What is security automation?
Security automation uses technology to remove high-volume manual processes from security operations to detect cyberthreats, which saves time by integrating different workflows into repeatable processes.
For example, the human process of ingesting and analyzing log data from disparate security devices requires significant time. Security automation eliminates this manual examination, providing immediate ingestion and basic analysis.
Fundamentally, security automation reduces the need for human intervention and speeds up the identification and mitigation of security issues.
What are the benefits of security automation?
Because of its advantages across business activities, security automation is a core element of IT security policy. Benefits include the following:
- Reduced human workload. Automation reduces the human requirement to continuously execute menial IT security tasks, potentially minimizing alert fatigue in humans.
- Increased resource availability. With human toil reduced, the security staff's focus moves to more complex tasks and strategies.
- Decreased human error. When alerts flood security operations centers, overwhelmed employees sometimes miss important data or initiate an improper response. Security automation reduces those types of errors and omissions.

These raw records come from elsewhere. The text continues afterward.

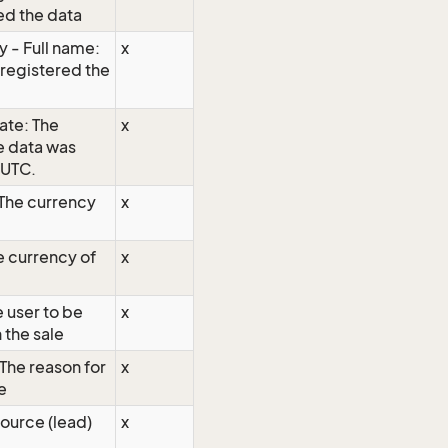
ed the data
 - Full name:
x
 registered the
ate: The
x
e data was
 UTC.
 The currency
x
e currency of
x
 user to be
x
 the sale
 The reason for
x
e
ource (lead)
x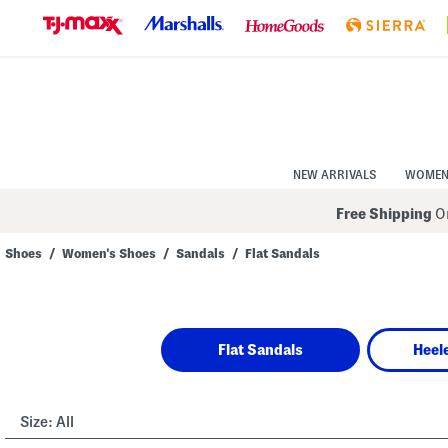
Skip
to
Navigation
Skip
to
Main
Content
NEW ARRIVALS
WOME
Free Shipping
On
Shoes
/
Women's Shoes
/
Sandals
/
Flat Sandals
Navigate
the
product
grid
using
Flat Sandals
Heel
the
tab
key.
View
alternate
Size:
All
colors
using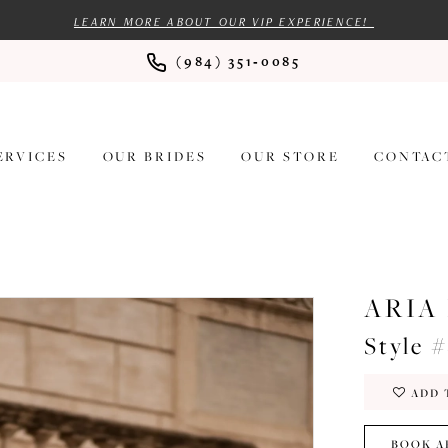
LEARN MORE ABOUT OUR VIP EXPERIENCE!
(984) 351‑0085
ERVICES
OUR BRIDES
OUR STORE
CONTAC
ARIA
Style 
ADD 
BOOK A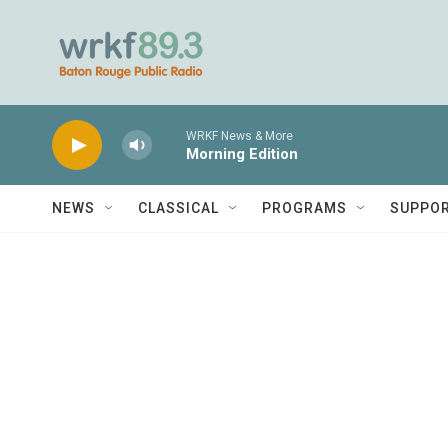
Skip to main content
WRKF News & More
Morning Edition
NEWS
CLASSICAL
PROGRAMS
SUPPO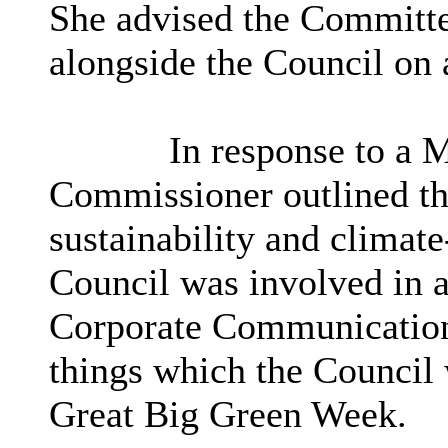
She advised the Committe
alongside the Council on 
In response to a 
Commissioner outlined th
sustainability and climate
Council was involved in a
Corporate Communications
things which the Council
Great Big Green Week.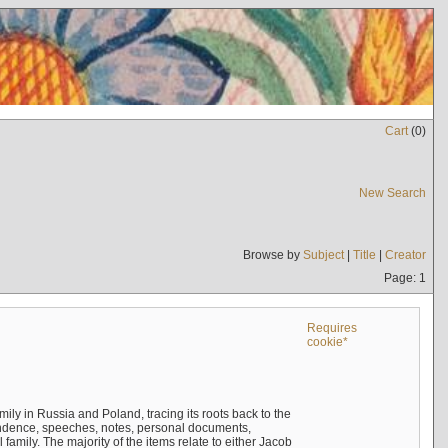
Cart
(
0
)
New Search
Browse by
Subject
|
Title
|
Creator
Page: 1
Requires
cookie*
mily in Russia and Poland, tracing its roots back to the
ndence, speeches, notes, personal documents,
mily. The majority of the items relate to either Jacob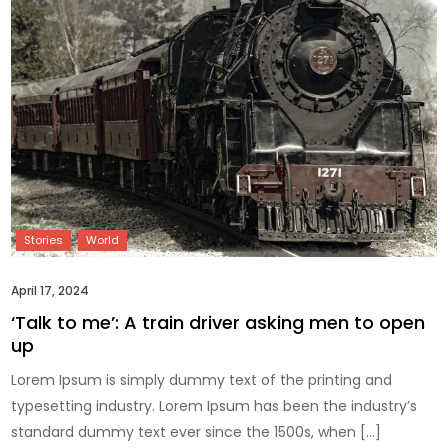
April 17, 2024
‘Talk to me’: A train driver asking men to open
up
Lorem Ipsum is simply dummy text of the printing and
typesetting industry. Lorem Ipsum has been the industry’s
standard dummy text ever since the 1500s, when […]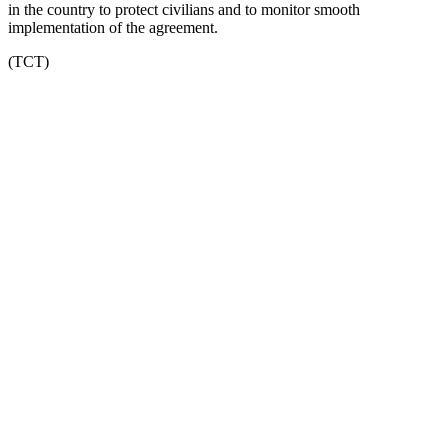
in the country to protect civilians and to monitor smooth
implementation of the agreement.
(TCT)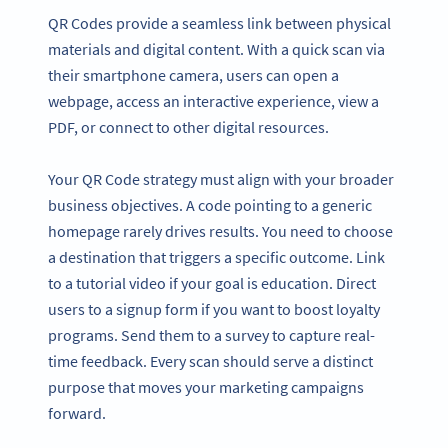
QR Codes provide a seamless link between physical
materials and digital content. With a quick scan via
their smartphone camera, users can open a
webpage, access an interactive experience, view a
PDF, or connect to other digital resources.
Your QR Code strategy must align with your broader
business objectives. A code pointing to a generic
homepage rarely drives results. You need to choose
a destination that triggers a specific outcome. Link
to a tutorial video if your goal is education. Direct
users to a signup form if you want to boost loyalty
programs. Send them to a survey to capture real-
time feedback. Every scan should serve a distinct
purpose that moves your marketing campaigns
forward.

- More reliable processing capabilities. Automation bolsters accuracy since its processes, unlike manual actions, are repeatable and deterministic.
- Faster risk identification. Automated workflows recognize and analyze risk efficiently -- more quickly than human security workflows.
- Accelerated threat response. Again, when configured for response, security automation directly remediates an issue far faster than a manual process.
- Improved compliance. Automated security processes help verify that current security policies and their applications meet regulatory compliance requirements.
- Mitigated risk. Security automation includes regular scanning and required patches for known risks. These repeated tasks reduce exploitation exposure and the chances of a data breach.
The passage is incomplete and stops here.